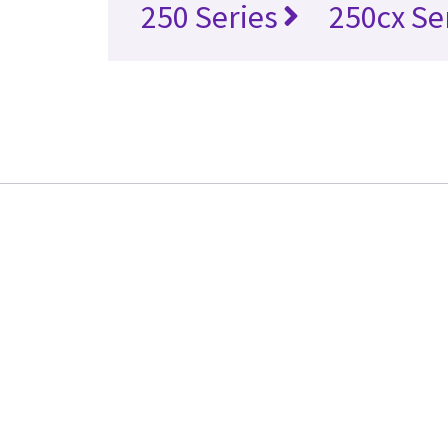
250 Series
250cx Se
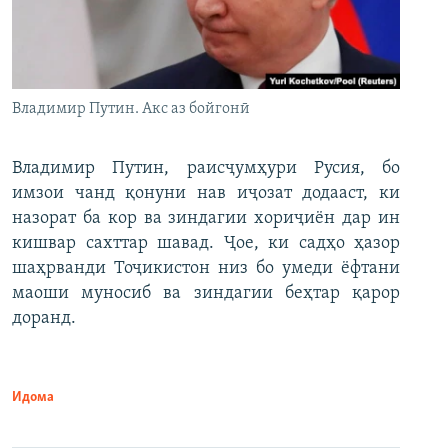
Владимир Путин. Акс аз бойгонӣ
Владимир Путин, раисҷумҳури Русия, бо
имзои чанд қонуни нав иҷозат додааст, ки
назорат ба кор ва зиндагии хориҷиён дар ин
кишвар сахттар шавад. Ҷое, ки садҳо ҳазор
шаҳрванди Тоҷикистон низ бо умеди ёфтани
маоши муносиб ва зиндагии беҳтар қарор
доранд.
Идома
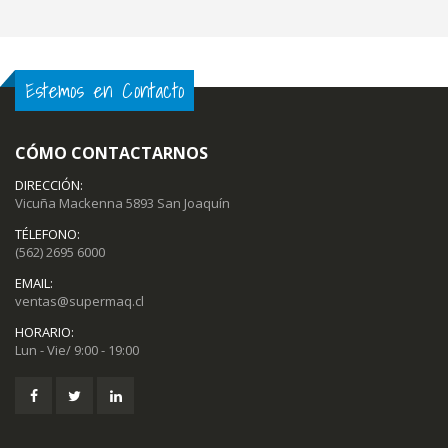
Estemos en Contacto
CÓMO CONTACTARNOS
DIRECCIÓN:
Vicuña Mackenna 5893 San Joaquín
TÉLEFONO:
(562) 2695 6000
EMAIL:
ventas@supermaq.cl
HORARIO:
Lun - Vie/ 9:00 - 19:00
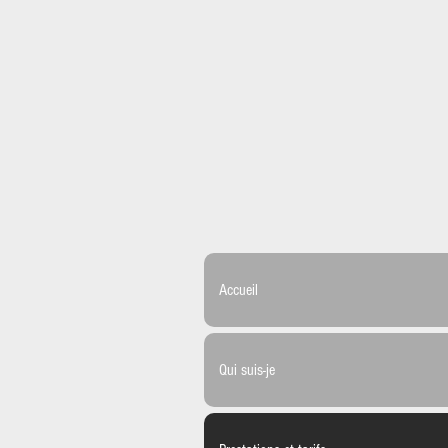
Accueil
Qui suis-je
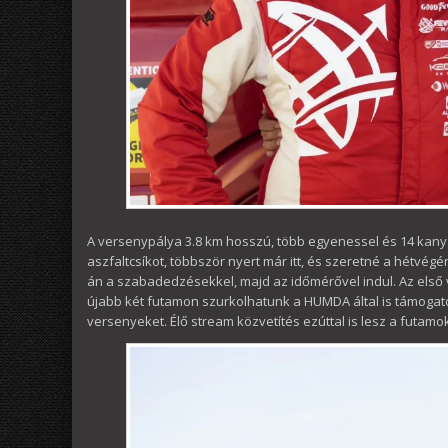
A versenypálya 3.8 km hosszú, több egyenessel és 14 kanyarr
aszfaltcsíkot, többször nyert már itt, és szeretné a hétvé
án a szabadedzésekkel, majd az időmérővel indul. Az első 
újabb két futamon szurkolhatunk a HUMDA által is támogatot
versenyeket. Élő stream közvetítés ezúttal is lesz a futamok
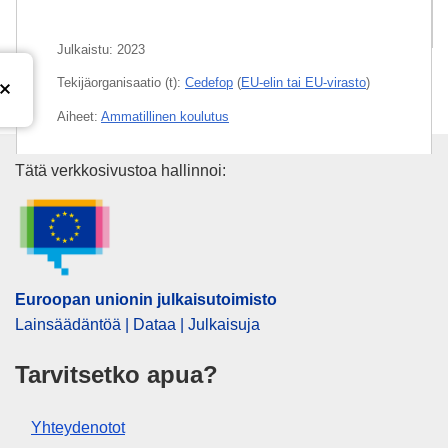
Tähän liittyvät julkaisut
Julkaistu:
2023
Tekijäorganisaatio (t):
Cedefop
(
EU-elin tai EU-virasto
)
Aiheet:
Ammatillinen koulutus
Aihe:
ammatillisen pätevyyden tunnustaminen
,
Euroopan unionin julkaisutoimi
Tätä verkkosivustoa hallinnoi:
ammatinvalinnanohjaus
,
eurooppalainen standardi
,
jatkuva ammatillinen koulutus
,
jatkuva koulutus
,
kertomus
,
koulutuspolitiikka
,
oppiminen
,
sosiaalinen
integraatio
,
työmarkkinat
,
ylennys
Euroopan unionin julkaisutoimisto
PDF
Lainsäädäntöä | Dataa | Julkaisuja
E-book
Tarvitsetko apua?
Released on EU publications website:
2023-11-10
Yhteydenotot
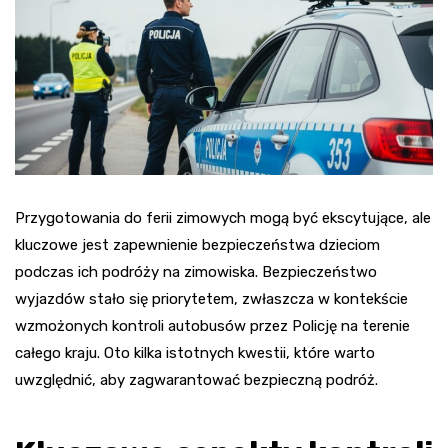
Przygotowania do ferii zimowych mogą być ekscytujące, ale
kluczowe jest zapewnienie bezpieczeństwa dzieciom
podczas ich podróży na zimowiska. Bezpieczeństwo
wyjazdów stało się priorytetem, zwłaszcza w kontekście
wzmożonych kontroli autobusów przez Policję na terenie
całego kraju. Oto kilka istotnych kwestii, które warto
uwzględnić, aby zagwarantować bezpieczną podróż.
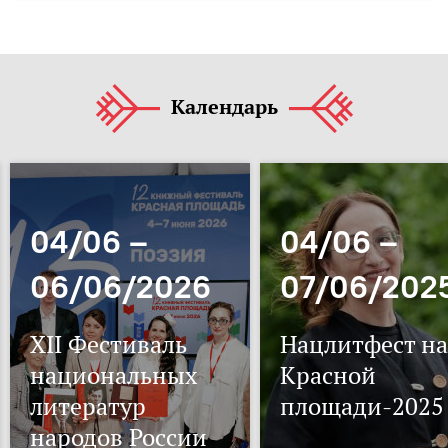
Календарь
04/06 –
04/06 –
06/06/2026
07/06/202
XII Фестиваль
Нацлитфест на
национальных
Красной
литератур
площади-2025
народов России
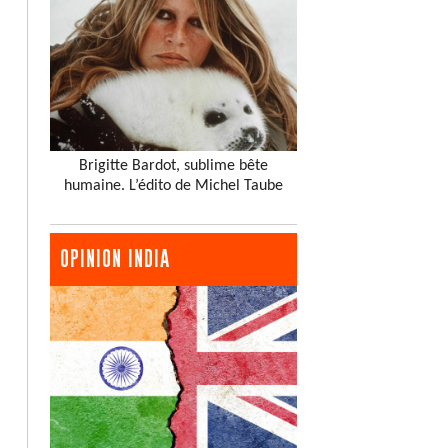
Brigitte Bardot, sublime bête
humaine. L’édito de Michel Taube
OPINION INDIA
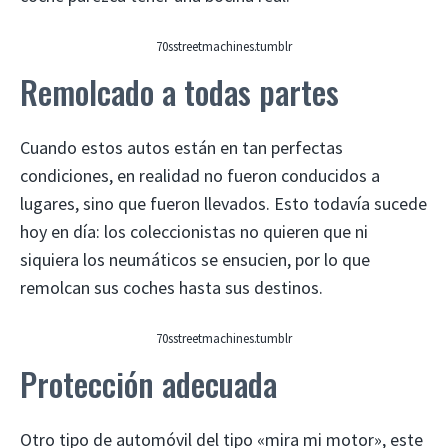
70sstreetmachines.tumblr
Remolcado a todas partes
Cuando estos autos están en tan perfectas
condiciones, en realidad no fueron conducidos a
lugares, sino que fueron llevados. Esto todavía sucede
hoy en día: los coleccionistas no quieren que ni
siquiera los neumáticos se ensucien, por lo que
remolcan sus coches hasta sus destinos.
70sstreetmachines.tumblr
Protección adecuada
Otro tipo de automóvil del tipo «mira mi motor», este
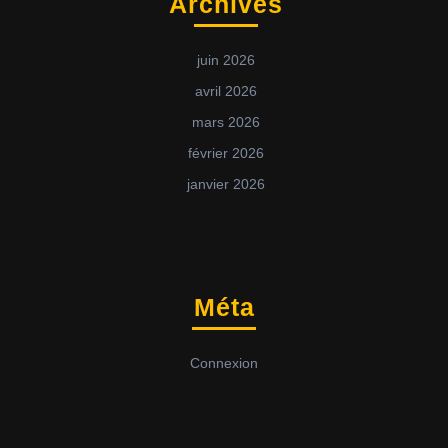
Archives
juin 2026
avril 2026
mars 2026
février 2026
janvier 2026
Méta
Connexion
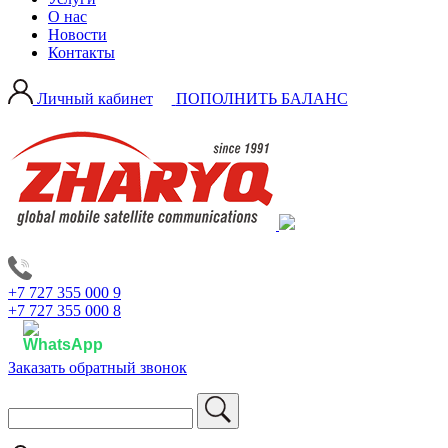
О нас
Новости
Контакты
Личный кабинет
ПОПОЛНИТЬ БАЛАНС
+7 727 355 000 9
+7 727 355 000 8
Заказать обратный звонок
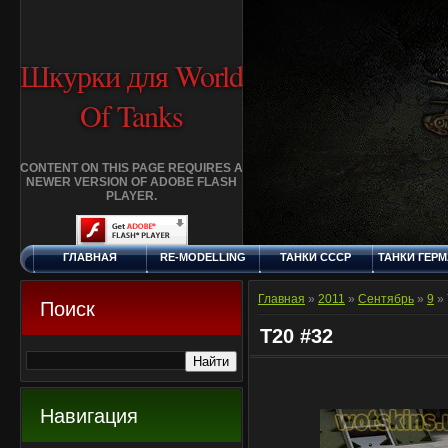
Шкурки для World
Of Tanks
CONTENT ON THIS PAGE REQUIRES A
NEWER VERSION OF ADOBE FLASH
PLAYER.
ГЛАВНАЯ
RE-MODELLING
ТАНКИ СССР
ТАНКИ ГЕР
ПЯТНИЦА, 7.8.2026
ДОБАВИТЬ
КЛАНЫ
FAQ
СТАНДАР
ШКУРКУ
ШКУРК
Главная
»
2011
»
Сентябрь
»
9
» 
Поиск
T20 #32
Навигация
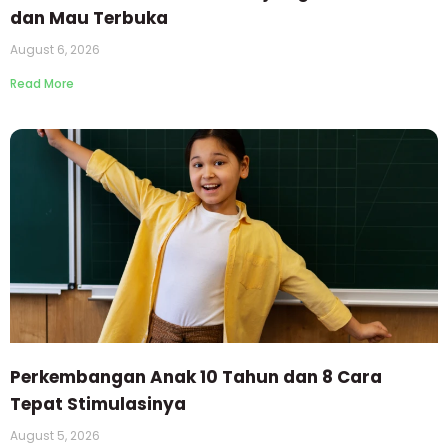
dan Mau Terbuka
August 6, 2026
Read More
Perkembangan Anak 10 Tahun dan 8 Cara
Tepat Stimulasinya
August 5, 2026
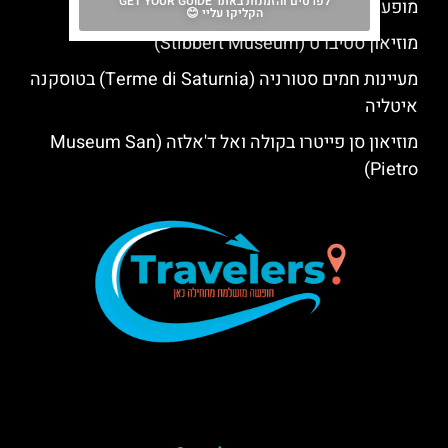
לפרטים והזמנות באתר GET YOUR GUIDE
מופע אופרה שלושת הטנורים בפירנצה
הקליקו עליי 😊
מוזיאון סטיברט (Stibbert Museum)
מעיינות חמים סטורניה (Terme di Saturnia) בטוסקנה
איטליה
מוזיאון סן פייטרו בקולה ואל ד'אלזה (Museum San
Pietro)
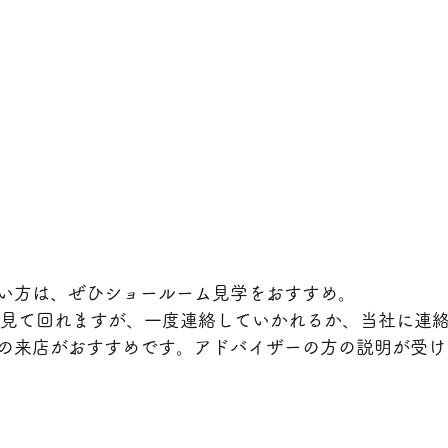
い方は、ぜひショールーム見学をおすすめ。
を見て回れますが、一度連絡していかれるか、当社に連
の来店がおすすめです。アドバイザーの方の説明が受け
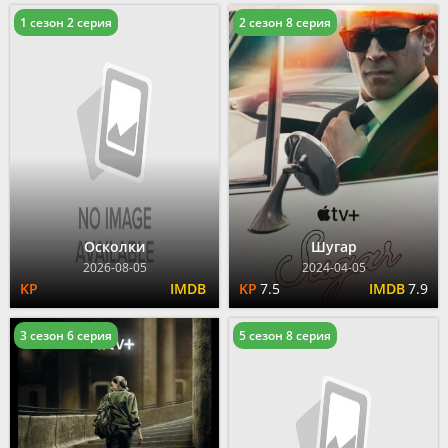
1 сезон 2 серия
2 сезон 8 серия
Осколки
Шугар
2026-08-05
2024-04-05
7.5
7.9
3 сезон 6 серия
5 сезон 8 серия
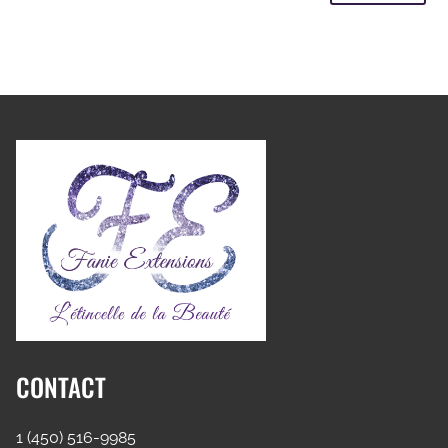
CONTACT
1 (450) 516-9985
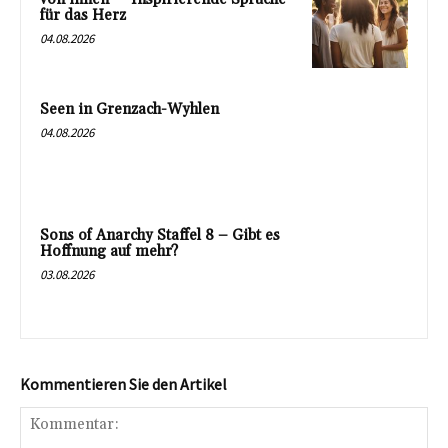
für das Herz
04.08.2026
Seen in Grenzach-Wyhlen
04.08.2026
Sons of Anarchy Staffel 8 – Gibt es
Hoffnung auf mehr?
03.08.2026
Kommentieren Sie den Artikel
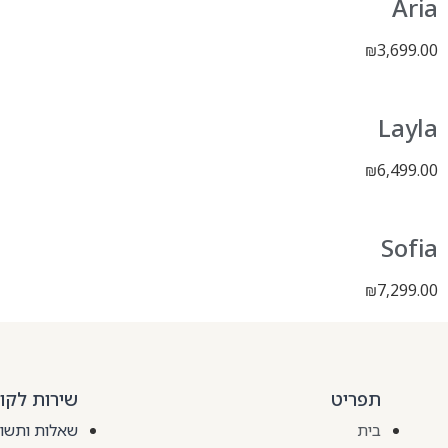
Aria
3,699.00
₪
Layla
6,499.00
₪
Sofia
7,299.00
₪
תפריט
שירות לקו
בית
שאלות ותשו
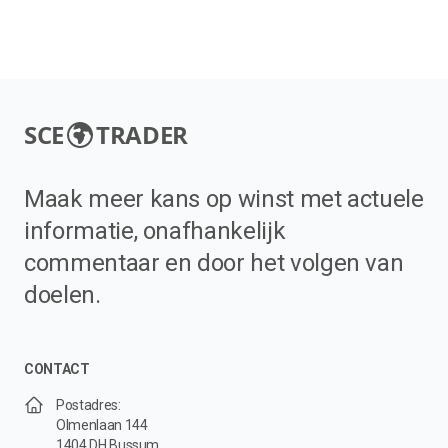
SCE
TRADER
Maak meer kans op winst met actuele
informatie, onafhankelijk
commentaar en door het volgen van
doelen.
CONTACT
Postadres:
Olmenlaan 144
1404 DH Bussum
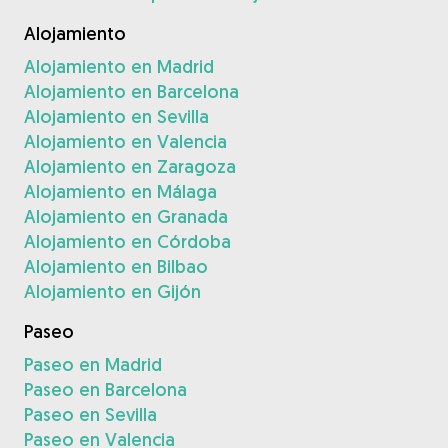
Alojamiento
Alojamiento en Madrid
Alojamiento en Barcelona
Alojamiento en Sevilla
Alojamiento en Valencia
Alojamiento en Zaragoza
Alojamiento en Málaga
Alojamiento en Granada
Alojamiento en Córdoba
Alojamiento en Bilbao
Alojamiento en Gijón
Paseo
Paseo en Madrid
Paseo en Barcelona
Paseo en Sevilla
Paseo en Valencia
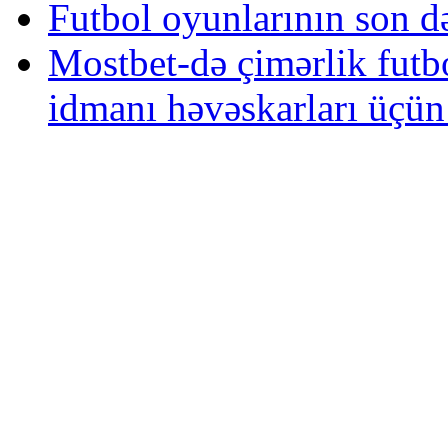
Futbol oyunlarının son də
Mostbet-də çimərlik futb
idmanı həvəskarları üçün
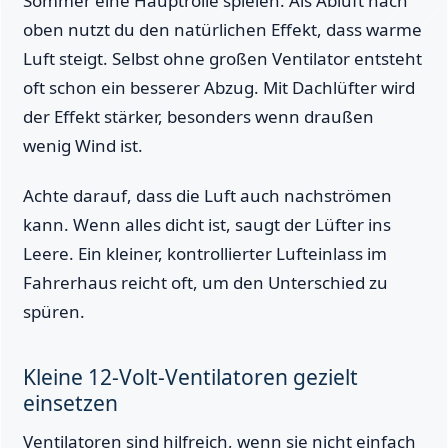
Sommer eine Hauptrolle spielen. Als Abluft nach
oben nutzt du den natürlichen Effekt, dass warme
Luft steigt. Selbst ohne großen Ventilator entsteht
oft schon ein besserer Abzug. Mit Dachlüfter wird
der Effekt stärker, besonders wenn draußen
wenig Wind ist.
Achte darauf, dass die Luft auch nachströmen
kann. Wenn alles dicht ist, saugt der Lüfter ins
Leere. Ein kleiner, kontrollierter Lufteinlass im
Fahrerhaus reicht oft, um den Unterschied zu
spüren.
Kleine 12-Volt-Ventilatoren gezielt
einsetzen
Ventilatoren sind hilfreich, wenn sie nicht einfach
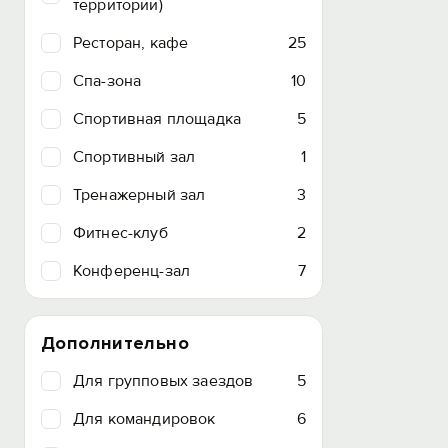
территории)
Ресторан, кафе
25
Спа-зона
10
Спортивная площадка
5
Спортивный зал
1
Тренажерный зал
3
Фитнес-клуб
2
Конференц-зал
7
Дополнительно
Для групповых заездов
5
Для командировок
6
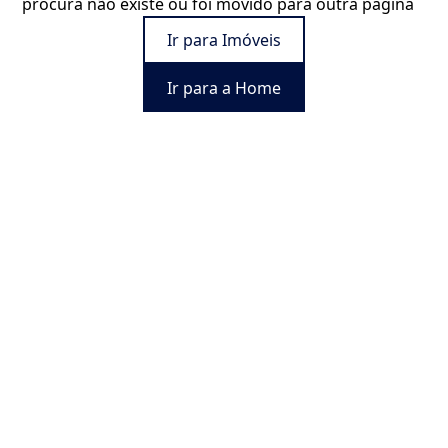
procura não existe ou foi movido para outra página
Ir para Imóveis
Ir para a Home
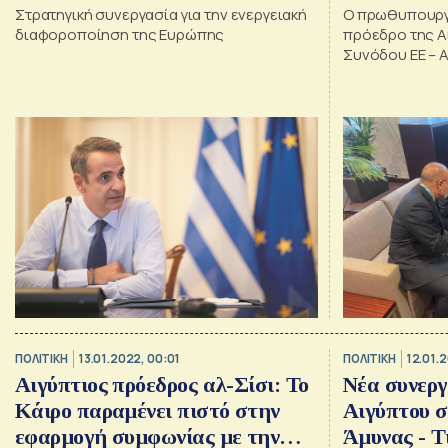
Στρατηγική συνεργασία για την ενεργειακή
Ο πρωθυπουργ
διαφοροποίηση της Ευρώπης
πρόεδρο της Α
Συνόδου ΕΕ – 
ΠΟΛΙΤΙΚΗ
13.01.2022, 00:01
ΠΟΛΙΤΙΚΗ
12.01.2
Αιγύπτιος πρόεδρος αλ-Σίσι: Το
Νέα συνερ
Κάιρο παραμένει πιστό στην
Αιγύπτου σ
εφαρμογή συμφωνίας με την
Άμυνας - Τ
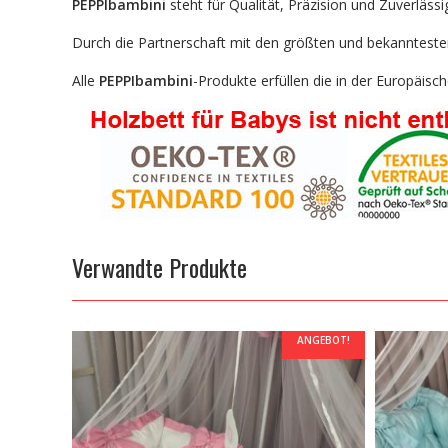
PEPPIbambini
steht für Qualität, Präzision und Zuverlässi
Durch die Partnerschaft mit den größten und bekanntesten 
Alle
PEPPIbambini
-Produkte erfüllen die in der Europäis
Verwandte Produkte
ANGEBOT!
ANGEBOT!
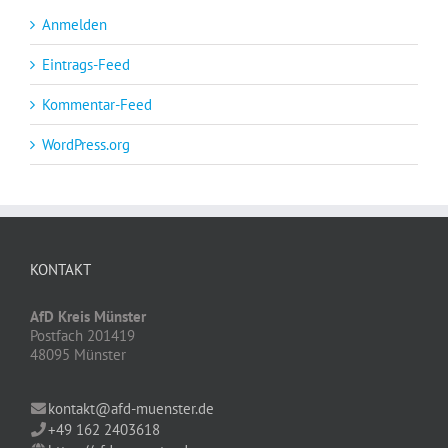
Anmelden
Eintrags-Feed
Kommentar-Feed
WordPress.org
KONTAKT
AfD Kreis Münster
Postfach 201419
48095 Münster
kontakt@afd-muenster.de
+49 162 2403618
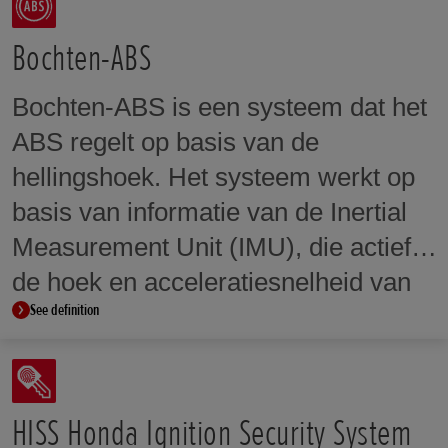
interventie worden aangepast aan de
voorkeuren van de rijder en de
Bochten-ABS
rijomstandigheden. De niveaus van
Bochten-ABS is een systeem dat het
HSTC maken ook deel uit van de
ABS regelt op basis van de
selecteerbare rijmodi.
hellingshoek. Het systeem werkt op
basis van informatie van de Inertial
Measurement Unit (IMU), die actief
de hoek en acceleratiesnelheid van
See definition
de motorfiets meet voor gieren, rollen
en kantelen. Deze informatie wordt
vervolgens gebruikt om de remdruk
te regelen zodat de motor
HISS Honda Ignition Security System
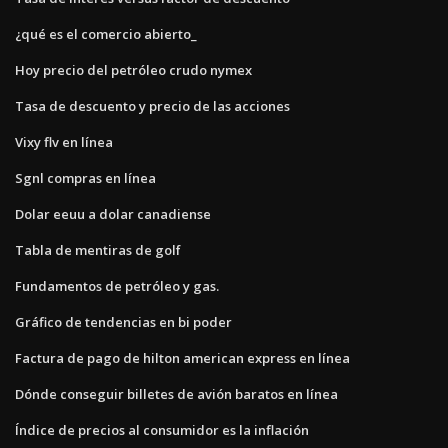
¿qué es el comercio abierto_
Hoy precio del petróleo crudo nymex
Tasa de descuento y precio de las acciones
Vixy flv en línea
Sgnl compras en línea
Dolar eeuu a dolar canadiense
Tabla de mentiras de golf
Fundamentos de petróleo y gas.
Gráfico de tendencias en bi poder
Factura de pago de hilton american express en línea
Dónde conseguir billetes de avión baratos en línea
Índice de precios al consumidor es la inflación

▬▬▬

All lines above that contain the word "Bochten" are to be copied.

Bochten-ABS
Bochten-ABS is een systeem dat het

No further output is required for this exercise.